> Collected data

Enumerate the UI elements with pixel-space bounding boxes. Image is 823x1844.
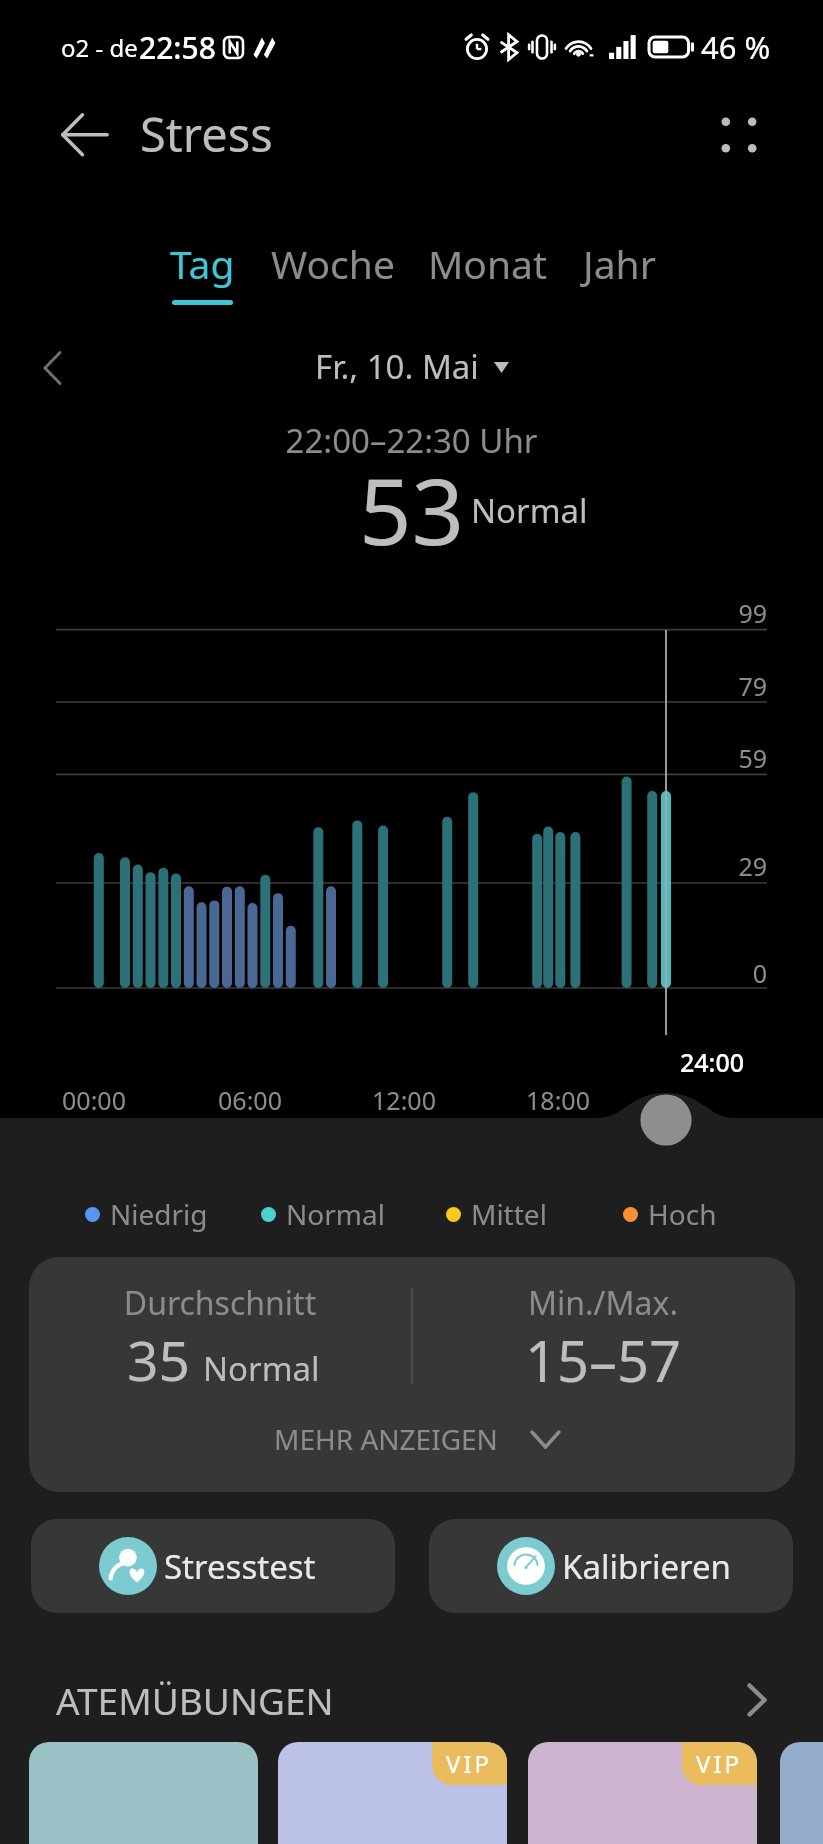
staticText: 0 xyxy=(667,956,767,990)
staticText: 00:00 xyxy=(14,1083,174,1117)
staticText: 06:00 xyxy=(170,1083,330,1117)
button[interactable]: Jahr xyxy=(580,237,659,305)
staticText: Stress xyxy=(140,102,273,166)
button[interactable] xyxy=(780,1742,823,1844)
staticText: 99 xyxy=(667,596,767,630)
button[interactable]: Durchschnitt xyxy=(29,1257,795,1492)
staticText: 53 xyxy=(0,447,823,572)
button[interactable]: Previous day xyxy=(28,343,78,393)
staticText: Kalibrieren xyxy=(562,1544,731,1589)
button[interactable]: MEHR ANZEIGEN xyxy=(274,1420,561,1458)
staticText: 22:58 xyxy=(139,27,216,68)
staticText: VIP xyxy=(696,1747,743,1780)
button[interactable]: VIP xyxy=(528,1742,757,1844)
staticText: Stresstest xyxy=(164,1544,316,1589)
button[interactable]: Normal xyxy=(261,1195,385,1233)
staticText: Niedrig xyxy=(110,1195,208,1233)
staticText: 59 xyxy=(667,741,767,775)
staticText: Hoch xyxy=(648,1195,717,1233)
button[interactable]: Tag xyxy=(167,237,238,305)
staticText: Normal xyxy=(286,1195,385,1233)
button[interactable]: VIP xyxy=(278,1742,507,1844)
button[interactable] xyxy=(29,1742,258,1844)
staticText: 24:00 xyxy=(632,1045,792,1079)
staticText: Normal xyxy=(203,1346,320,1391)
staticText: Normal xyxy=(471,488,588,533)
button[interactable]: Fr., 10. Mai xyxy=(315,344,509,389)
button[interactable]: Hoch xyxy=(623,1195,717,1233)
button[interactable]: Woche xyxy=(268,237,398,305)
staticText: Woche xyxy=(271,237,395,290)
button[interactable]: Mittel xyxy=(446,1195,547,1233)
button[interactable]: Stresstest xyxy=(31,1519,395,1613)
staticText: VIP xyxy=(446,1747,493,1780)
button[interactable]: Monat xyxy=(425,237,551,305)
staticText: ATEMÜBUNGEN xyxy=(56,1675,334,1725)
staticText: 46 % xyxy=(701,26,771,68)
button[interactable]: Back xyxy=(53,107,115,163)
staticText: Jahr xyxy=(583,237,656,290)
staticText: 79 xyxy=(667,669,767,703)
staticText: Fr., 10. Mai xyxy=(315,344,479,389)
staticText: Tag xyxy=(170,237,235,290)
staticText: o2 - de xyxy=(61,31,138,64)
button[interactable]: More options xyxy=(708,104,770,166)
staticText: 18:00 xyxy=(478,1083,638,1117)
staticText: Durchschnitt xyxy=(29,1281,411,1325)
staticText: Min./Max. xyxy=(412,1281,794,1325)
button[interactable]: Niedrig xyxy=(85,1195,208,1233)
staticText: Monat xyxy=(428,237,548,290)
staticText: 22:00–22:30 Uhr xyxy=(0,418,823,463)
staticText: MEHR ANZEIGEN xyxy=(274,1420,498,1458)
button[interactable]: Kalibrieren xyxy=(429,1519,793,1613)
staticText: 12:00 xyxy=(324,1083,484,1117)
staticText: 29 xyxy=(667,849,767,883)
button[interactable]: ATEMÜBUNGEN xyxy=(56,1675,767,1725)
staticText: Mittel xyxy=(471,1195,547,1233)
staticText: 35 xyxy=(127,1322,190,1397)
staticText: 15–57 xyxy=(412,1322,794,1398)
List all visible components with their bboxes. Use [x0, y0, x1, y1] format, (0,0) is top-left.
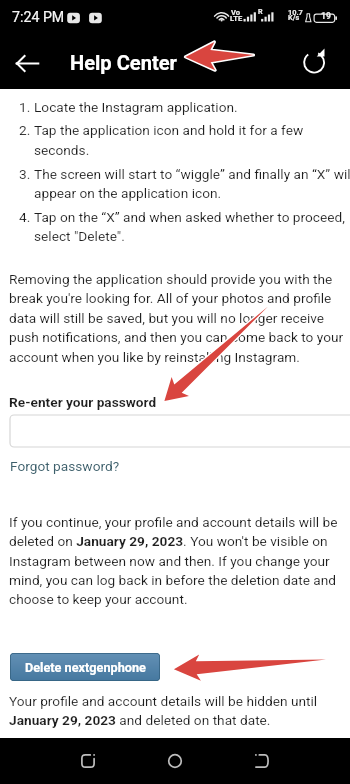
staticText: LTE — [230, 14, 243, 23]
staticText: Forgot password? — [10, 458, 120, 474]
button[interactable]: Delete nextgenphone — [10, 653, 160, 681]
button[interactable]: Navigate up — [9, 45, 46, 82]
staticText: Delete nextgenphone — [25, 660, 146, 675]
staticText: account when you like by reinstalling In… — [9, 349, 300, 365]
staticText: The screen will start to “wiggle” and fi… — [34, 166, 350, 182]
button[interactable]: Recent apps — [70, 743, 106, 779]
staticText: 4. — [19, 209, 31, 225]
staticText: Tap the application icon and hold it for… — [34, 122, 304, 138]
staticText: 2. — [19, 122, 31, 138]
button[interactable]: Back — [244, 743, 280, 779]
staticText: push notifications, and then you can com… — [9, 329, 344, 345]
staticText: Vo — [231, 8, 241, 17]
staticText: Tap on the “X” and when asked whether to… — [34, 209, 345, 225]
staticText: Locate the Instagram application. — [34, 99, 238, 115]
staticText: 10.7 — [288, 8, 303, 17]
staticText: R — [258, 7, 263, 15]
button[interactable]: Re-enter your password — [10, 415, 350, 447]
staticText: choose to keep your account. — [9, 591, 188, 607]
staticText: seconds. — [34, 142, 90, 158]
staticText: 1. — [19, 99, 31, 115]
staticText: Re-enter your password — [9, 394, 157, 410]
staticText: data will still be saved, but you will n… — [9, 310, 325, 326]
staticText: break you're looking for. All of your ph… — [9, 290, 332, 306]
staticText: 19 — [321, 11, 331, 21]
staticText: Your profile and account details will be… — [9, 693, 318, 709]
staticText: appear on the application icon. — [34, 185, 222, 201]
staticText: 7:24 PM — [12, 9, 65, 26]
staticText: Instagram between now and then. If you c… — [9, 553, 330, 569]
button[interactable]: Refresh — [296, 44, 333, 81]
staticText: Help Center — [70, 51, 177, 75]
staticText: Removing the application should provide … — [9, 271, 333, 287]
staticText: January 29, 2023 and deleted on that dat… — [9, 712, 271, 728]
staticText: deleted on January 29, 2023. You won't b… — [9, 533, 328, 549]
staticText: 3. — [19, 166, 31, 182]
staticText: mind, you can log back in before the del… — [9, 572, 337, 588]
staticText: select "Delete". — [34, 228, 125, 244]
staticText: K/s — [288, 13, 300, 22]
staticText: If you continue, your profile and accoun… — [9, 514, 338, 530]
button[interactable]: Home — [157, 743, 193, 779]
button[interactable]: Forgot password? — [10, 458, 120, 474]
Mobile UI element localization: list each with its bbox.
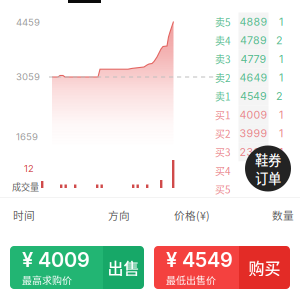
staticText: 1	[279, 71, 283, 84]
staticText: 4009	[240, 108, 268, 121]
staticText: 4789	[240, 34, 267, 47]
staticText: 最低出售价	[166, 273, 216, 287]
staticText: ¥ 4549	[166, 248, 233, 272]
staticText: 4779	[240, 52, 266, 65]
staticText: 4549	[240, 90, 267, 103]
staticText: 3999	[240, 127, 268, 140]
staticText: 4649	[240, 71, 268, 84]
button[interactable]: 卖3	[215, 50, 283, 68]
staticText: 2	[276, 34, 283, 47]
staticText: 买1	[215, 108, 231, 122]
staticText: 出售	[108, 256, 140, 279]
staticText: 价格(¥)	[174, 208, 210, 223]
staticText: 数量	[272, 208, 294, 223]
staticText: 最高求购价	[22, 273, 72, 287]
button[interactable]: 卖1	[215, 87, 283, 106]
button[interactable]: ¥ 4549	[154, 246, 290, 289]
staticText: 12	[24, 163, 34, 174]
staticText: 2399	[240, 146, 268, 158]
staticText: 买4	[215, 163, 231, 178]
button[interactable]: ¥ 4009	[10, 246, 144, 289]
staticText: 卖2	[215, 70, 231, 85]
staticText: 卖1	[215, 89, 231, 104]
staticText: 鞋券	[255, 150, 281, 169]
staticText: 3059	[16, 71, 40, 83]
staticText: 1659	[16, 131, 38, 143]
button[interactable]: 卖5	[215, 12, 283, 31]
staticText: 卖4	[215, 33, 231, 48]
button[interactable]: 卖2	[215, 68, 283, 87]
staticText: 2	[276, 90, 283, 103]
button[interactable]: 买2	[215, 124, 283, 143]
staticText: 4459	[16, 16, 40, 28]
staticText: 1	[279, 146, 283, 158]
staticText: 1	[279, 15, 283, 28]
staticText: 4889	[240, 15, 268, 28]
staticText: 1	[279, 127, 283, 140]
button[interactable]: 买5	[215, 180, 283, 198]
staticText: 卖3	[215, 52, 231, 66]
staticText: 购买	[248, 256, 280, 279]
staticText: 卖5	[215, 15, 231, 29]
staticText: 时间	[13, 208, 35, 223]
button[interactable]: 买4	[215, 161, 283, 180]
button[interactable]: 买3	[215, 143, 283, 161]
staticText: 方向	[108, 208, 130, 223]
staticText: 买5	[215, 182, 231, 196]
staticText: 1	[279, 52, 283, 65]
staticText: 1	[279, 108, 283, 121]
staticText: 成交量	[12, 180, 39, 193]
button[interactable]: 卖4	[215, 31, 283, 50]
staticText: 买3	[215, 145, 231, 159]
staticText: 买2	[215, 126, 231, 141]
button[interactable]: 买1	[215, 106, 283, 124]
staticText: ¥ 4009	[22, 248, 90, 272]
button[interactable]: 鞋券	[245, 146, 291, 192]
staticText: 订单	[255, 168, 281, 187]
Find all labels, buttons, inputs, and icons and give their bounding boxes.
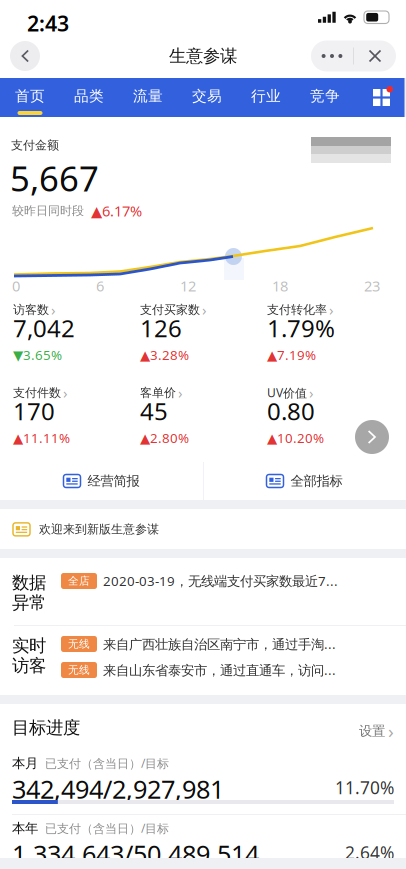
staticText: UV价值 [267, 385, 307, 401]
staticText: 首页 [15, 87, 45, 105]
button[interactable]: 流量 [118, 78, 178, 117]
staticText: 全部指标 [290, 473, 342, 489]
button[interactable]: 设置 [359, 718, 406, 744]
staticText: 实时 [12, 635, 46, 656]
staticText: 竞争 [310, 87, 340, 105]
staticText: 12 [180, 276, 196, 296]
staticText: › [63, 383, 68, 402]
staticText: › [309, 383, 314, 402]
staticText: 2020-03-19，无线端支付买家数最近7天… [103, 572, 343, 590]
staticText: 行业 [251, 87, 281, 105]
staticText: 2.64% [345, 841, 394, 864]
staticText: 异常 [12, 592, 46, 613]
staticText: ▼3.65% [13, 346, 62, 364]
staticText: 170 [13, 395, 55, 427]
staticText: 访客数 [13, 302, 49, 317]
staticText: 已支付（含当日）/目标 [45, 755, 169, 771]
staticText: 11.70% [335, 776, 394, 799]
staticText: 数据 [12, 572, 46, 593]
staticText: › [178, 383, 183, 402]
staticText: 126 [140, 312, 182, 344]
button[interactable]: 交易 [178, 78, 236, 117]
staticText: 访客 [12, 655, 46, 676]
button[interactable]: All modules [362, 78, 400, 117]
staticText: 交易 [192, 87, 222, 105]
staticText: 客单价 [140, 385, 176, 400]
staticText: 欢迎来到新版生意参谋 [39, 522, 159, 537]
button[interactable]: 欢迎来到新版生意参谋 [0, 509, 406, 549]
button[interactable]: 全部指标 [203, 462, 406, 500]
button[interactable]: UV价值 [267, 379, 394, 462]
button[interactable]: More options and close [311, 40, 396, 72]
button[interactable]: Back [10, 41, 40, 71]
button[interactable]: 访客数 [13, 296, 140, 379]
staticText: 1,334,643/50,489,514 [12, 837, 259, 869]
staticText: 342,494/2,927,981 [12, 772, 224, 806]
staticText: › [329, 300, 334, 320]
staticText: 经营简报 [88, 473, 140, 489]
staticText: 1.79% [267, 312, 335, 344]
staticText: 支付件数 [13, 385, 61, 400]
button[interactable]: 行业 [236, 78, 296, 117]
staticText: 2:43 [27, 9, 69, 37]
staticText: ▲7.19% [267, 346, 316, 364]
staticText: 设置 [359, 723, 385, 739]
staticText: 支付转化率 [267, 302, 327, 317]
staticText: 7,042 [13, 312, 75, 344]
staticText: 流量 [133, 87, 163, 105]
staticText: ▲10.20% [267, 429, 324, 447]
staticText: › [51, 300, 56, 320]
staticText: ▲2.80% [140, 429, 189, 447]
staticText: 支付金额 [11, 138, 59, 153]
button[interactable]: 经营简报 [0, 462, 203, 500]
staticText: 0 [12, 276, 20, 296]
staticText: ▲3.28% [140, 346, 189, 364]
staticText: 无线 [68, 663, 90, 676]
button[interactable]: 支付转化率 [267, 296, 394, 379]
button[interactable]: 支付件数 [13, 379, 140, 462]
staticText: 已支付（含当日）/目标 [45, 820, 169, 836]
staticText: 本年 [12, 820, 38, 836]
staticText: 生意参谋 [169, 45, 237, 67]
button[interactable]: 首页 [0, 78, 60, 117]
staticText: 来自广西壮族自治区南宁市，通过手淘搜… [103, 635, 343, 653]
button[interactable]: 客单价 [140, 379, 267, 462]
staticText: 较昨日同时段 [12, 203, 84, 218]
staticText: 23 [364, 276, 380, 296]
staticText: 无线 [68, 637, 90, 650]
button[interactable]: 品类 [60, 78, 118, 117]
staticText: 0.80 [267, 395, 315, 427]
staticText: ▲11.11% [13, 429, 70, 447]
staticText: 18 [272, 276, 288, 296]
staticText: 6 [96, 276, 104, 296]
staticText: ▲6.17% [91, 201, 142, 220]
staticText: 本月 [12, 755, 38, 771]
staticText: › [202, 300, 207, 320]
button[interactable]: 支付买家数 [140, 296, 267, 379]
staticText: 目标进度 [12, 717, 80, 738]
button[interactable]: Next page [355, 420, 389, 454]
staticText: 来自山东省泰安市，通过直通车，访问商… [103, 661, 343, 679]
staticText: 全店 [68, 574, 90, 588]
staticText: 支付买家数 [140, 302, 200, 317]
button[interactable]: 竞争 [296, 78, 354, 117]
staticText: 品类 [74, 87, 104, 105]
staticText: 45 [140, 395, 168, 427]
staticText: › [388, 719, 394, 743]
staticText: 5,667 [10, 155, 99, 201]
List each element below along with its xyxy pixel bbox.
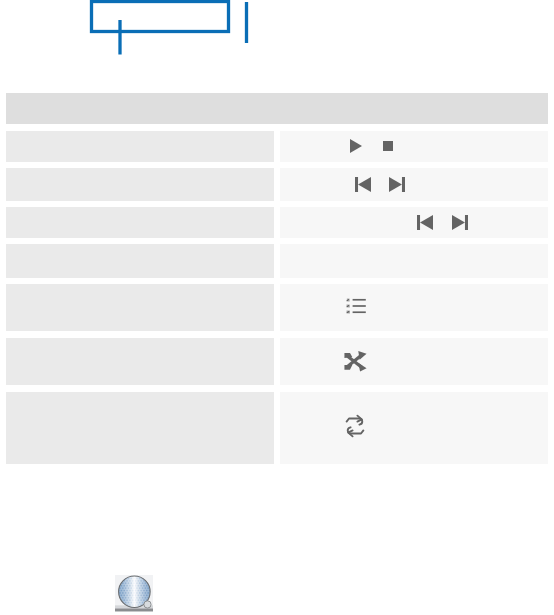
button[interactable]: Setting 2 value bbox=[280, 168, 548, 201]
button[interactable]: Repeat bbox=[345, 415, 365, 437]
button[interactable]: Playlist bbox=[346, 298, 366, 314]
button[interactable]: Play bbox=[350, 139, 362, 153]
button[interactable]: Setting 7 value bbox=[280, 392, 548, 464]
button[interactable]: Media disc bbox=[115, 575, 153, 613]
button[interactable]: Setting 1 value bbox=[280, 131, 548, 162]
button[interactable]: Previous track bbox=[355, 177, 371, 192]
button[interactable]: Setting 5 value bbox=[280, 284, 548, 331]
button[interactable]: Skip to next bbox=[452, 215, 468, 230]
button[interactable]: Setting 6 value bbox=[280, 338, 548, 385]
button[interactable]: Setting 3 value bbox=[280, 207, 548, 238]
button[interactable]: Skip to previous bbox=[417, 215, 433, 230]
button[interactable]: Shuffle bbox=[344, 350, 367, 372]
button[interactable]: Next track bbox=[389, 177, 405, 192]
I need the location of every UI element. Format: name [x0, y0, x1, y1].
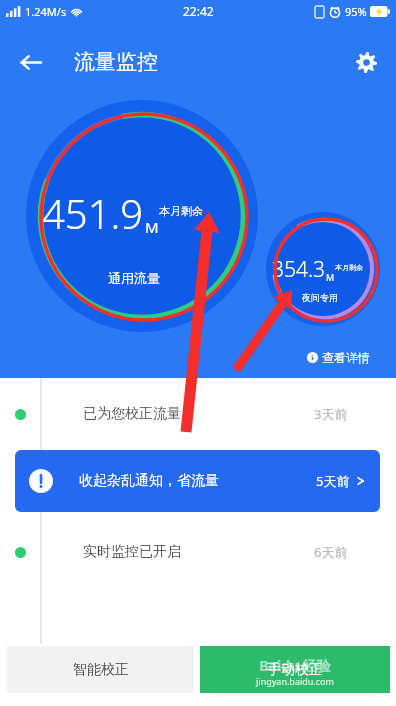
- button[interactable]: 智能校正: [7, 646, 194, 693]
- staticText: 本月剩余: [159, 204, 203, 218]
- staticText: 已为您校正流量: [83, 405, 181, 423]
- staticText: 通用流量: [108, 270, 160, 286]
- staticText: M: [326, 271, 335, 283]
- staticText: 查看详情: [322, 350, 370, 365]
- staticText: 354.3: [272, 255, 326, 284]
- button[interactable]: Back: [8, 40, 52, 84]
- staticText: 95%: [345, 4, 367, 19]
- button[interactable]: 查看详情: [305, 349, 372, 366]
- staticText: 流量监控: [74, 49, 158, 75]
- staticText: 451.9: [42, 186, 144, 240]
- staticText: 3天前: [314, 405, 348, 423]
- button[interactable]: 实时监控已开启: [0, 533, 396, 571]
- staticText: 夜间专用: [302, 292, 338, 303]
- staticText: 22:42: [183, 3, 214, 19]
- staticText: Baidu 经验: [259, 656, 331, 675]
- button[interactable]: 已为您校正流量: [0, 395, 396, 433]
- staticText: 手动校正: [267, 661, 323, 679]
- button[interactable]: Settings: [344, 40, 388, 84]
- staticText: 实时监控已开启: [83, 543, 181, 561]
- button[interactable]: 手动校正: [200, 646, 390, 693]
- staticText: 本月剩余: [335, 263, 363, 272]
- staticText: M: [145, 217, 159, 237]
- staticText: 收起杂乱通知，省流量: [79, 472, 219, 490]
- staticText: 5天前: [316, 472, 350, 490]
- staticText: 6天前: [314, 543, 348, 561]
- button[interactable]: 收起杂乱通知，省流量: [15, 450, 380, 512]
- staticText: 1.24M/s: [25, 4, 67, 19]
- staticText: 智能校正: [73, 661, 129, 679]
- staticText: jingyan.baidu.com: [256, 675, 334, 687]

> Exercise objective
Check each line above for the word "支付件数" and copy the ones that have it.

> Written answer
staticText: 支付件数 [13, 385, 61, 400]
button[interactable]: 支付件数 [13, 379, 140, 462]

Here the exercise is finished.